Ma le vostre osservazioni sono giustissime e mi piacciono un sacco! Quasi quasi lo stiracchio, lo allungo e provo a sciogliere tutti i perchè rimasti in sospeso...

Se viene fuori l'inizio di un nuovo romanzo è colpa  merito vostro! Sappiatelo!!!

 

Ciao @Almissima ,

Il 16/11/2020 alle 09:40, Almissima ha scritto:
Il 15/11/2020 alle 23:59, caipiroska ha scritto:

rumorosa Centoventisei rossa

Anche mia mamma mi veniva a prendere in 126 rossa, e poi caricava anche i miei amici.

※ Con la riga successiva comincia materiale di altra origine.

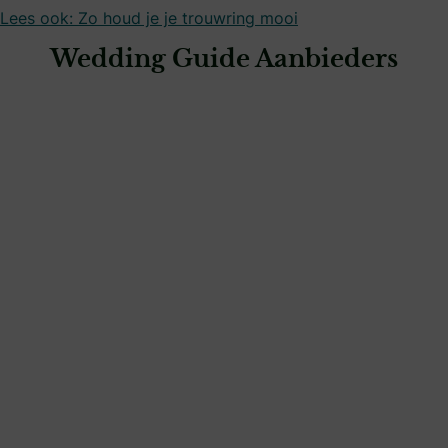
Lees ook: Zo houd je je trouwring mooi
Wedding Guide Aanbieders
: Siebel Juweliers Amersfoort
Siebel Juweliers Amersfoort
juweliers & edelsmeden
: Siebel Juweliers Apeldoorn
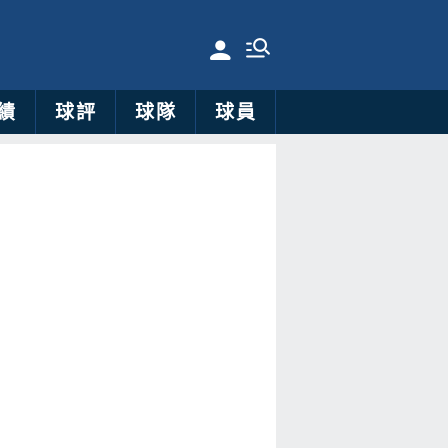
績
球評
球隊
球員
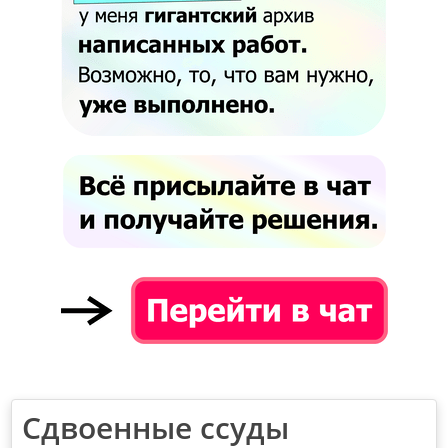
Сдвоенные ссуды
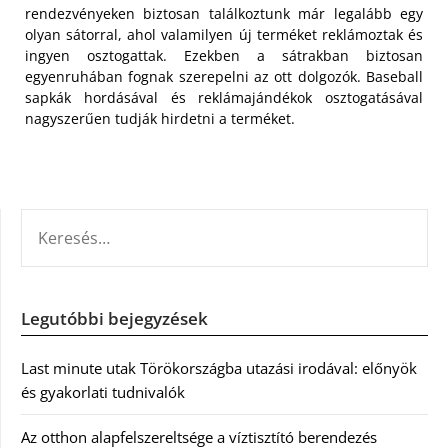
rendezvényeken biztosan találkoztunk már legalább egy
olyan sátorral, ahol valamilyen új terméket reklámoztak és
ingyen osztogattak. Ezekben a sátrakban biztosan
egyenruhában fognak szerepelni az ott dolgozók. Baseball
sapkák hordásával és reklámajándékok osztogatásával
nagyszerűen tudják hirdetni a terméket.
KERESÉS:
Legutóbbi bejegyzések
Last minute utak Törökországba utazási irodával: előnyök
és gyakorlati tudnivalók
Az otthon alapfelszereltsége a víztisztító berendezés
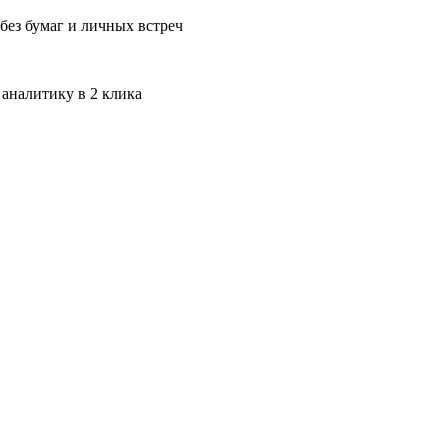
без бумаг и личных встреч
 аналитику в 2 клика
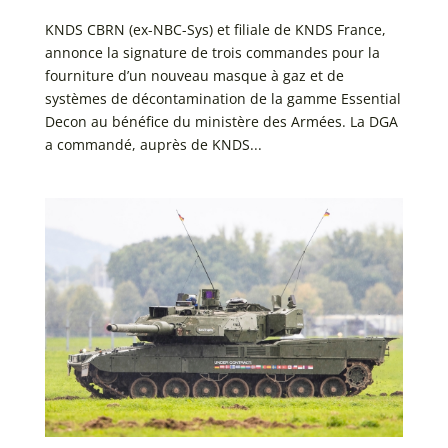
KNDS CBRN (ex-NBC-Sys) et filiale de KNDS France,
annonce la signature de trois commandes pour la
fourniture d’un nouveau masque à gaz et de
systèmes de décontamination de la gamme Essential
Decon au bénéfice du ministère des Armées. La DGA
a commandé, auprès de KNDS...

Una volta é riuscita a farci stare ben 7 bambini, altroché cinture di sicurezza :)

Anche la mia aveva la 126, ma la tua è più spericolata...

Mi piacciono le tue riflessioni, grazie!!!

 

Ciao @Poldo ,

sono d'accordo su ciò che dici delle parentesi e di solito non le uso.

Tranne domenica...

Grazie del passaggio!

 

Ciao @Poeta Zaza ,

Il 16/11/2020 alle 21:37, Poeta Zaza ha scritto:

Un enigma tenebroso

mi piace, grazie!!!

 

Ciao @Kiarka ,

Il 17/11/2020 alle 17:14, Kiarka ha scritto:

Mi ha sorpreso e divertito allo stesso tempo

Credo che sia la prima volta che leggo la parola divertito in coda a un mio racconto!!!

Ah già, ma siamo nel 2020... Tutto è possibile!

Scherzo, eh.

Grazie del passaggio!

 

Ciao @Komorebi ,

Il 17/11/2020 alle 21:42, Komorebi ha scritto:

Mi piacciono le storie in cui la gente muore!

Anche a me!!!

Chissà se ha un nome questa patologia...

 

Ciao @Ippolita2018 ,

mi piacciono tutti gli interrogativi che sollevi!

Credo (spero...) che il motivo sia perchè in qualche modo il lettore viene incuriosito dalla storia e ne voglia sapere di più.

In effetti, a oggi, nella mia testa quello che domandi non ha risposta.

Chissà, magari ci lavorerò in futuro.

Grazie per le belle parole e i complimenti!